JavaProgramBeginner · 2 min read

Java Program to Reverse Array with Output and Explanation

To reverse an array in Java, use a loop to swap elements from the start and end moving towards the center, like

for (int i = 0; i < arr.length / 2; i++) { int temp = arr[i]; arr[i] = arr[arr.length - 1 - i]; arr[arr.length - 1 - i] = temp; }

📋

Examples

Input[1]

Output[1]

Input[1, 2, 3, 4, 5]

Output[5, 4, 3, 2, 1]

Input[]

Output[]

🧠

How to Think About It

To reverse an array, think of swapping the first element with the last, the second with the second last, and so on until you reach the middle. This way, the array is reversed in place without needing extra space.

📐

Algorithm

Get the input array.

Set two pointers: one at the start (left) and one at the end (right) of the array.

While left is less than right, swap the elements at left and right.

Move left pointer one step forward and right pointer one step backward.
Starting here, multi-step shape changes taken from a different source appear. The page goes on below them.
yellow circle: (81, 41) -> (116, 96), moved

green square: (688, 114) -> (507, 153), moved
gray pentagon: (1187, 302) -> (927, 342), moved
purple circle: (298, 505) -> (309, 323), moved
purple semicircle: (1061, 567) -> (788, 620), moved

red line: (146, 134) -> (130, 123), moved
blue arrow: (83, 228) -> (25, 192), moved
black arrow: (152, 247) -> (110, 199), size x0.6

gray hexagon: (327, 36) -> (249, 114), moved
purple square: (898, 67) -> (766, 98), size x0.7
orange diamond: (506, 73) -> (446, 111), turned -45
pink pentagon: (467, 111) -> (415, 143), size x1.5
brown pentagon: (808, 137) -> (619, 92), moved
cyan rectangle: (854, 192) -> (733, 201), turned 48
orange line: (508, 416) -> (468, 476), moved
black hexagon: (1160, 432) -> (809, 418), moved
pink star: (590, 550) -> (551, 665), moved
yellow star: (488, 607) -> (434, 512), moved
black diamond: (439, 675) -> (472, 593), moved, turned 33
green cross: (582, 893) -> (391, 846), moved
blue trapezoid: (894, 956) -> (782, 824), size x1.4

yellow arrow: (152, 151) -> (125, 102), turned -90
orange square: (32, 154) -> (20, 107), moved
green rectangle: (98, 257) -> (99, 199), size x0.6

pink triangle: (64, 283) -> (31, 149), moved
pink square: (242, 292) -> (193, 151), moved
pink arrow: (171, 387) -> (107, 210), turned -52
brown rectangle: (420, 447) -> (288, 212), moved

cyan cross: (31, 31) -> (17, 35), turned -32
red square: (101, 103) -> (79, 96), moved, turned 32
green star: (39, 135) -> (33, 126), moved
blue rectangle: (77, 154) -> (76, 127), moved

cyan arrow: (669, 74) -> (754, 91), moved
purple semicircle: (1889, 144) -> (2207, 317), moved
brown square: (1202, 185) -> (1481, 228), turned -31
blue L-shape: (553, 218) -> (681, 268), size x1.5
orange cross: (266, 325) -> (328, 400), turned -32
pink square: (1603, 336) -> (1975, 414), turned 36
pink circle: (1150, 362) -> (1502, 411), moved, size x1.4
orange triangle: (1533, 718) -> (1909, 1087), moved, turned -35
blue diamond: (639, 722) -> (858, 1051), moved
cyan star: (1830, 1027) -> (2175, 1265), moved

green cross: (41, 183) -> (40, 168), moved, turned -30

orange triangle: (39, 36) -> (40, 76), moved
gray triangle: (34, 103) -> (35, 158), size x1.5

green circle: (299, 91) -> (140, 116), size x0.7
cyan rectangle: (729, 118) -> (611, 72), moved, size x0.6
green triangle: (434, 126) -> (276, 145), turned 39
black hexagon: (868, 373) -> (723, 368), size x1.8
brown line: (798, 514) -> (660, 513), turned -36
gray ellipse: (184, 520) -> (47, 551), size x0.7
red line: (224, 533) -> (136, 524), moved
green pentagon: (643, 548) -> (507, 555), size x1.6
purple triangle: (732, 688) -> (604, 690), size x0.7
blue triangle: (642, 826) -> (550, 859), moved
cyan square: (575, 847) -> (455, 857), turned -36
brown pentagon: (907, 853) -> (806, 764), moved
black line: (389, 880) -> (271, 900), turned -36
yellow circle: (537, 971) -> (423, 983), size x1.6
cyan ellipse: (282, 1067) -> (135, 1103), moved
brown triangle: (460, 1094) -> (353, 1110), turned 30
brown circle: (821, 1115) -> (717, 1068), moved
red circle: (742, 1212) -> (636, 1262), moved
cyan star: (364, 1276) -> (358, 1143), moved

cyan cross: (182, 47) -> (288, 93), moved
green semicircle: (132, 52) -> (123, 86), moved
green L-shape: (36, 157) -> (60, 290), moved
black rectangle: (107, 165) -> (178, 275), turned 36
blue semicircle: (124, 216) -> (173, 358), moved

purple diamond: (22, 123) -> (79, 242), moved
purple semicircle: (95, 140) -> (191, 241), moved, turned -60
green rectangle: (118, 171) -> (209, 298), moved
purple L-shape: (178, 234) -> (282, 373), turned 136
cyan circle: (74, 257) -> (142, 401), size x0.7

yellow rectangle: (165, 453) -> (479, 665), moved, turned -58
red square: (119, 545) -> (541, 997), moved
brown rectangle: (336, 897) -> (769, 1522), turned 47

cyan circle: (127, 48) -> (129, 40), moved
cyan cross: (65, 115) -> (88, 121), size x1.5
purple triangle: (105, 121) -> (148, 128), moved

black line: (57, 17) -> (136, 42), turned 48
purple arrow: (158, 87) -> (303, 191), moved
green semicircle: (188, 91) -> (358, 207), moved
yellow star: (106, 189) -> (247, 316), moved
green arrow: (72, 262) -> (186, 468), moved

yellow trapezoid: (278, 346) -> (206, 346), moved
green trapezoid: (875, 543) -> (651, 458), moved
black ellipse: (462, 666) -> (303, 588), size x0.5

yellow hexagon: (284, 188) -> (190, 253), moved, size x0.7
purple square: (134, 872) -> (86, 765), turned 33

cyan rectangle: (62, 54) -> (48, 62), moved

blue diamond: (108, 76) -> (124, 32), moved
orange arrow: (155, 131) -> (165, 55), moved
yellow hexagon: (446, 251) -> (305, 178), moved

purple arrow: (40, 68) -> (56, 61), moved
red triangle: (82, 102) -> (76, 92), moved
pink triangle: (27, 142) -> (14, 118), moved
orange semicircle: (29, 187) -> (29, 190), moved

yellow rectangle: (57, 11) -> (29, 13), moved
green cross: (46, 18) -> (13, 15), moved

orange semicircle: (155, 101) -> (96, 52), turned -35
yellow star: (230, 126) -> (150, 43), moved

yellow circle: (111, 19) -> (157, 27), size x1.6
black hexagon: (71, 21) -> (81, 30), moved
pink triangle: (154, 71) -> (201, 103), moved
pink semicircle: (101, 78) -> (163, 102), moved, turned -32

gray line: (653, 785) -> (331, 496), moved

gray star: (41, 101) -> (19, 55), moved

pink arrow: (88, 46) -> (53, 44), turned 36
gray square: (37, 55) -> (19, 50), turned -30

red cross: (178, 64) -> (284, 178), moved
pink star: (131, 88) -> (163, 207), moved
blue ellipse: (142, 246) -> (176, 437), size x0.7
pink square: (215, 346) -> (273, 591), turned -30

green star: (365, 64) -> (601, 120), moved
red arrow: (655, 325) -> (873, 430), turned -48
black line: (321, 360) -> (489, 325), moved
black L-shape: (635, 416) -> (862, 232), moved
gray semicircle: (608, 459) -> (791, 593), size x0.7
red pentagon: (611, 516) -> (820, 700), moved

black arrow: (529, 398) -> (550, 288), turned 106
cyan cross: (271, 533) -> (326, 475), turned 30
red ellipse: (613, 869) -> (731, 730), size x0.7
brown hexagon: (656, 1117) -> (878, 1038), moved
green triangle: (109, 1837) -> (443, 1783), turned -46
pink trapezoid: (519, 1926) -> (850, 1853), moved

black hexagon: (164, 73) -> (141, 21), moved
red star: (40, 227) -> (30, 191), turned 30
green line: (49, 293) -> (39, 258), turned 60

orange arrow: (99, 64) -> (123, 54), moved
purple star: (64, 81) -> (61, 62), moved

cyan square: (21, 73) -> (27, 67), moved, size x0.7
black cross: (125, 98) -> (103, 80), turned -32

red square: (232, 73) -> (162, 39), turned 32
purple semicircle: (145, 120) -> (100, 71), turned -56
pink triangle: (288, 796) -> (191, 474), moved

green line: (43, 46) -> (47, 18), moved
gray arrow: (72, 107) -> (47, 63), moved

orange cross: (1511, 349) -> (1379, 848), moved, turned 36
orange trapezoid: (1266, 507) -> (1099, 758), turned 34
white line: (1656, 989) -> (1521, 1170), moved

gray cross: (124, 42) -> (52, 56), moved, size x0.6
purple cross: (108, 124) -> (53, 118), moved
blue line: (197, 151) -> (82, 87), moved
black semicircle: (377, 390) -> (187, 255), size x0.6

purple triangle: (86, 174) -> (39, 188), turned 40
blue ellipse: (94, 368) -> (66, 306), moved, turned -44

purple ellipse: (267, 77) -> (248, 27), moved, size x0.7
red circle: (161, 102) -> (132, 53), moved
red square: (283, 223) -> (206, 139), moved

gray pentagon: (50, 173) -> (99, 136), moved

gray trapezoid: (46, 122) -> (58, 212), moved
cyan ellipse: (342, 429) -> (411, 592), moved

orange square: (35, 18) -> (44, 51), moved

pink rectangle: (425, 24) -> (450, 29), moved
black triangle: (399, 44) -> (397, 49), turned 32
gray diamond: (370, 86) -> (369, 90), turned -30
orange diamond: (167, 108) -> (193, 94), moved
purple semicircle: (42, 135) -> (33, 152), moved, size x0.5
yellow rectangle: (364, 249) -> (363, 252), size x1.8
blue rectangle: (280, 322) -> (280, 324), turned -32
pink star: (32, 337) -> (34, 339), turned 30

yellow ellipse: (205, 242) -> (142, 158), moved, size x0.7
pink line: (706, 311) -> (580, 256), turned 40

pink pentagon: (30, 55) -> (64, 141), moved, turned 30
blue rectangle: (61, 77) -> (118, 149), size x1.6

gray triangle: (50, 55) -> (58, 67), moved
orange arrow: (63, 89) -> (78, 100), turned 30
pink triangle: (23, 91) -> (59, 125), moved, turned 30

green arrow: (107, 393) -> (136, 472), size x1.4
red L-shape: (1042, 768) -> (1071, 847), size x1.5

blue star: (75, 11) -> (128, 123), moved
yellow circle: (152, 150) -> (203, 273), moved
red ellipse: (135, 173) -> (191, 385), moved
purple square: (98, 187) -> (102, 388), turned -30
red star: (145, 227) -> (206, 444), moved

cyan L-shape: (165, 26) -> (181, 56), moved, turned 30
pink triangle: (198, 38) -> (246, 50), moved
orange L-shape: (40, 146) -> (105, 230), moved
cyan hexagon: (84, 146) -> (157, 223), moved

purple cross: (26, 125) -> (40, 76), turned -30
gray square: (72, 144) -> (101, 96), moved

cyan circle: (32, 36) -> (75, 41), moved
Repeat until left is no longer less than right.

Return or print the reversed array.

💻

Code

java

public class ReverseArray {
    public static void main(String[] args) {
        int[] arr = {1, 2, 3, 4, 5};
        for (int i = 0; i < arr.length / 2; i++) {
            int temp = arr[i];
            arr[i] = arr[arr.length - 1 - i];
            arr[arr.length - 1 - i] = temp;
        }
        for (int num : arr) {
            System.out.print(num + " ");
        }
    }
}

Output

5 4 3 2 1

🔍

Dry Run

Let's trace the array [1, 2, 3, 4, 5] through the code.

Initial array

arr = [1, 2, 3, 4, 5]

First iteration (i=0)

Swap arr[0] and arr[4]: arr = [5, 2, 3, 4, 1]

Second iteration (i=1)

Swap arr[1] and arr[3]: arr = [5, 4, 3, 2, 1]

Loop ends

i=2 is not less than arr.length/2 (2), stop.

i	arr after swap
0	[5, 2, 3, 4, 1]
1	[5, 4, 3, 2, 1]

💡

Why This Works

Step 1: Swapping elements

We swap the element at the current index with the element at the corresponding position from the end using a temporary variable temp.

Step 2: Loop until middle

The loop runs only until the middle of the array because after that, elements would be swapped back to original positions.

Step 3: In-place reversal

This method reverses the array in place without using extra memory, making it efficient.

🔄

Alternative Approaches

Using a new array

java

public class ReverseArray {
    public static void main(String[] args) {
        int[] arr = {1, 2, 3, 4, 5};
        int[] reversed = new int[arr.length];
        for (int i = 0; i < arr.length; i++) {
            reversed[i] = arr[arr.length - 1 - i];
        }
        for (int num : reversed) {
            System.out.print(num + " ");
        }
    }
}

This uses extra space for a new array but keeps the original array unchanged.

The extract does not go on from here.